リモートリポジトリが、GitHubに対応します。
git initコマンドで.gitファイルの作成
まずはコマンドプロンプトを開いて、lesson.pyが存在するプロジェクトファイルまで移動しましょう。
cd D:\Users\lesson_git
最初にCドライブにいる場合は、まずDドライブに移動する必要があるので以下のコマンドを打ちましょう。
D:
プロジェクトファイルまで移動した後は、次のコマンドを打ちましょう。
git init
このコマンドを打つと、プロジェクトファイル直下に.gitファイルが作成されます。中身をみていきましょう。
.gitファイルの中身には、このように様々なファイルがあります。Gitはプロジェクトファイルごとに.gitファイルを作成し、その.gitファイルの中に様々な情報が保存されます。ローカルリポジトリに情報を保存する場合や、ステージングエリアに情報を保存する場合も、結局はこの.gitファイルに変更が加えられることになります。

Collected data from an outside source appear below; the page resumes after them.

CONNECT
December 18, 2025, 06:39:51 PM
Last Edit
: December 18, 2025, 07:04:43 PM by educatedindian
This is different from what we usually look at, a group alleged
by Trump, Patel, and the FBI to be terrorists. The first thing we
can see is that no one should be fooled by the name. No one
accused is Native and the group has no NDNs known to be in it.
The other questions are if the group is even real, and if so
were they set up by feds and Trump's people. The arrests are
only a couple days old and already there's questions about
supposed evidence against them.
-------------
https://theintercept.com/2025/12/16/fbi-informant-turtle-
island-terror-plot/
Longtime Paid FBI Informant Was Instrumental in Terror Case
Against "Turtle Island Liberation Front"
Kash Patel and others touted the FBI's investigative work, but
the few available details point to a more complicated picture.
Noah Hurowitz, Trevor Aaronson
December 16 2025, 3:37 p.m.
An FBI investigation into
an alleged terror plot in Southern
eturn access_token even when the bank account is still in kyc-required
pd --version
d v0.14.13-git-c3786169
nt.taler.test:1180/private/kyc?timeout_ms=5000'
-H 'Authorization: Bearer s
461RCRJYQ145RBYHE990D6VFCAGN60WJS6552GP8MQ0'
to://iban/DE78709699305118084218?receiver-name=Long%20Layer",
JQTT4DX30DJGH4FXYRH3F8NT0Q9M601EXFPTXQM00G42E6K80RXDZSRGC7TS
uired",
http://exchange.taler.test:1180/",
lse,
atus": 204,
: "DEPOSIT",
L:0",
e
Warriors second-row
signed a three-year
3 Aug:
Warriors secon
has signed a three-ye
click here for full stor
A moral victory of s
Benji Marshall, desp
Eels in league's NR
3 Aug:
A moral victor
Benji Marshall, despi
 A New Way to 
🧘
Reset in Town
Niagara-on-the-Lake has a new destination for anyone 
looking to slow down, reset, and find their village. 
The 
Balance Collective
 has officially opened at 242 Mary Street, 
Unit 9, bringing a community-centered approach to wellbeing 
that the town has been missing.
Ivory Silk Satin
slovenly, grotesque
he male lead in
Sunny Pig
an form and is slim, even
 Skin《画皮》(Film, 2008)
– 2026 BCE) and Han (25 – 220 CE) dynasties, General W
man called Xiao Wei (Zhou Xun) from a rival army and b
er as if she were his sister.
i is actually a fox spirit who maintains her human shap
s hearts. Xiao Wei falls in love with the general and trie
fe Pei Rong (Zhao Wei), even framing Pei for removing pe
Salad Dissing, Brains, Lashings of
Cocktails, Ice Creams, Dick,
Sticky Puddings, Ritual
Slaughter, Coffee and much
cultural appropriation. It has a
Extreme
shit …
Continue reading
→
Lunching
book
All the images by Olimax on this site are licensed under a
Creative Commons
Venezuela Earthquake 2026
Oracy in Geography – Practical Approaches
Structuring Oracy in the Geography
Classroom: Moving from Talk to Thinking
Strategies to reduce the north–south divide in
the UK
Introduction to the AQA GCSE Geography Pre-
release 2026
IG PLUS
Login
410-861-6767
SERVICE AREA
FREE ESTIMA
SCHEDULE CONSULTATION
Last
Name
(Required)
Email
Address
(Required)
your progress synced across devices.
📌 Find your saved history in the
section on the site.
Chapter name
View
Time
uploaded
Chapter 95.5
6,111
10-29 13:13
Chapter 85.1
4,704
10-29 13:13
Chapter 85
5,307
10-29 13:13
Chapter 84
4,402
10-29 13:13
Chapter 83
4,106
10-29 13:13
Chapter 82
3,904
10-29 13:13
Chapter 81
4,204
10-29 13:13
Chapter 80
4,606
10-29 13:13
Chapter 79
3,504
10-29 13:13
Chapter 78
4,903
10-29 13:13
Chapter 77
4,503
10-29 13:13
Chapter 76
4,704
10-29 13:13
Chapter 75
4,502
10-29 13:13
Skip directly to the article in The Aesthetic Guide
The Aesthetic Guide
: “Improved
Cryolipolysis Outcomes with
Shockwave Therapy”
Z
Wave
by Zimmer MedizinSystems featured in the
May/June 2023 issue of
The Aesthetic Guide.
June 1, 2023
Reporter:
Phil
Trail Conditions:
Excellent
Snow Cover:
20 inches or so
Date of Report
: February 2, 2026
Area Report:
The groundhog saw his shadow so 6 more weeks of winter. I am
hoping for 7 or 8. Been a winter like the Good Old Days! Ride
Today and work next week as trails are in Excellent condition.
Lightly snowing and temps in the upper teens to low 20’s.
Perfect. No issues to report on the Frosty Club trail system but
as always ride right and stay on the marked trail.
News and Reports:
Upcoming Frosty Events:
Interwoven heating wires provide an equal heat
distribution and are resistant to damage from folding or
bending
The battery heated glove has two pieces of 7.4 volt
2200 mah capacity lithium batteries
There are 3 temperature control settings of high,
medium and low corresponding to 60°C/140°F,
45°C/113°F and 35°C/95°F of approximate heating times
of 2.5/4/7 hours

git addコマンドでステージングエリアにファイルを追加
lesson.pyに以下のコードを打ちます。
print('Hello GitHub')
このコマンドをGitHubにpushしましょう。
次に、git addコマンドでファイルをステージングエリアに追加します。
git add lesson.py
git add ファイル名 という感じでコマンドを打ちます。すべてのファイルをステージングエリアに追加する場合は
git add .
としましょう。
git commitでローカルリポジトリにファイルを追加
ステージングエリアにファイルを追加した後は、次のコマンドでローカルリポジトリにファイルを追加しましょう。
git commit
このコマンドを打つと、デフォルトではvimエディターが立ち上がります。ここで打つメッセージは、後でファイルの変更履歴を確認するときに見ることになります。Gitは自分一人ではなく多くの人でファイルを管理するためのツールなので、ここに打つメッセージは慣習に従いましょう。
1行目:変更内容の要約
2行目 :空行
3行目以降:変更した理由
とすることが望ましいです。細かい書き方はこちらの記事に書かれているので、参考にしましょう。自分は以下のようにコメントを打ちました。
add lesson.py
(空行)
practice GitHub
vimエディタの使い方がよく分からない人は、
テキストエディタVimの使い方【超初心者向け】
知識0から始めるVim講座
などの記事を参考にしてください。
:wq でメッセージを保存するとcommitは終了です。
リモートリポジトリにpush
次はリモートリポジトリにpushしましょう。
まずはGitHubにログインして、右上の+ボタンからNew repositoryで新しいリポジトリを作成します。PublicとPrivateを選択できますが、これはどちらでも構いません。自分はPublicを選択しました。リポジトリを作成すると、上から三つ目に次のような画面がでると思います。
自分は今回はhangi4343というアカウントでqiita_practice.gitというリポジトリを作成しました。GitHubのコマンド通りに、コマンドラインに入力しましょう。hangi4343/qiita_practice.gitの部分は自分のアカウント名とリポジトリ名に変更して、以下のコマンドを打ってください。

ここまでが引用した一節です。